One bank did not reference the OAIC as co-regulator of the CDR in its internal CDR complaints practices, procedures and systems. As consumers may escalate CDR privacy concerns to the OAIC, this was a medium privacy risk.
One bank did not demonstrate it provided CDR training to all relevant staff members before they handled CDR data. This was also a medium privacy risk.
Two of the banks could add version numbers to their CDR policies to assist with version control and ensuring the documents were current. These were low privacy risks.
Part 3: Context
Objective and scope of the assessment
The objective of the assessments was to examine whether the banks, as data holders, were managing CDR data in an open and transparent way.
Specifically, the OAIC evaluated whether the banks had:
- taken reasonable steps in accordance with Privacy Safeguard 1 to implement practices, procedures and systems that support the effective management of CDR data and ensure compliance with their CDR obligations.
Conduct of the assessment
The banks provided the OAIC with copies of their CDR policies, and any related or relevant documents outlining internal practices, procedures and systems relating to their compliance with the privacy safeguards. They also completed questionnaires that gathered information about their compliance with Privacy Safeguard 1. The banks provided these policies, documents and questionnaire responses on or before 12 February 2021.

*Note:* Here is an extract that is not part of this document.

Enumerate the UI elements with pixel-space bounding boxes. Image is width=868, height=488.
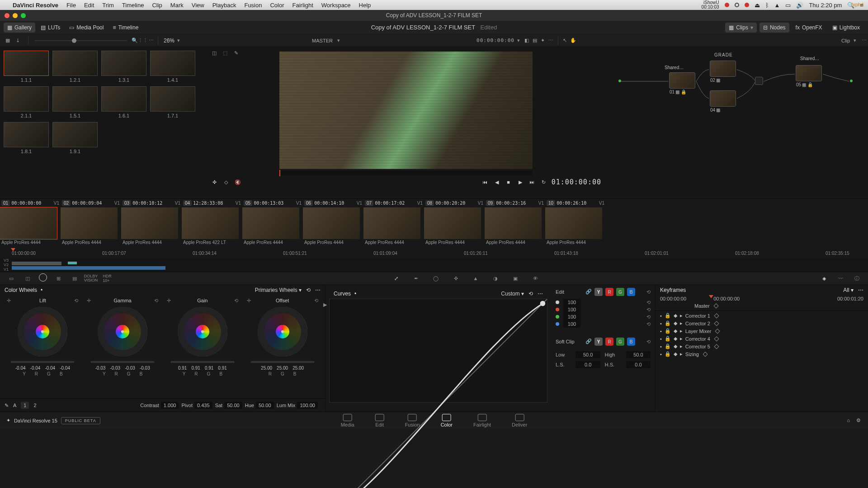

We conducted a desktop review of these policies, documents and questionnaire responses against the requirements of Privacy Safeguard 1 and the related CDR Rules. We provided reports to each of the banks, including recommendations to address any privacy risks.
We conducted a risk-based assessment that focused on identifying privacy risks. Our aim was to help entities improve their CDR policies, and related internal practices, procedures and systems.
We conducted ‘point in time’ assessments. Our observations and opinions are only applicable to the time period in which we conducted the assessment.
For more information about privacy risk ratings, refer to the OAIC’s ‘Risk based assessments – privacy risk guidance’ in Appendix A of chapter 7 of the OAIC’s Guide to privacy regulatory action. This is available at oaic.gov.au/about-us/our-regulatory-approach/guide-to-privacy-regulatory-action.
Implementing the recommendations
On finalising the assessment, the OAIC wrote to the banks outlining our expectation that they respond with a plan for implementing our recommendations.
Six months after finalising the report, we will revisit the recommendations with each bank to ensure it has fully implemented the recommendations.
 These powers are set out in s 56ER of the Competition and Consumer Act (2010) and Rule 9.6 of the Competition and Consumer (Consumer Data Right) Rules 2020 (CDR Rules).
 CDR entities are accredited persons who are or who may become an accredited data recipient of CDR data, data holders and designated gateways. Read more about key CDR concepts in chapter B of the CDR Privacy Safeguard Guidelines.
 As set out in Part IVD of the Competition and Consumer Act and the CDR Rules.
 This is outlined in Section 56ED(3) of the Competition and Consumer Act and Rule 7.2(2) of the CDR Rules.
 This is outlined in Section 56ED(7) and 56ED(8) of the Competition and Consumer Act and Rules 7.2(8) and 7.2(9) of the CDR Rules.
 This is outlined in Section 56ED(4) of the Competition and Consumer Act and Rules 7.2(3) and 7.2(6) of the CDR Rules.
 This is outlined in Rule 7.2(6) of the CDR Rules.
 This is outlined in Section 56ED(2) of the Competition and Consumer Act.
 This guidance is outlined in Chapter 1 of the OAIC’s CDR Privacy Safeguard Guidelines and the OAIC’s Guide for developing a CDR policy.
 This is outlined in Section 56ED(2) of the Competition and Consumer Act.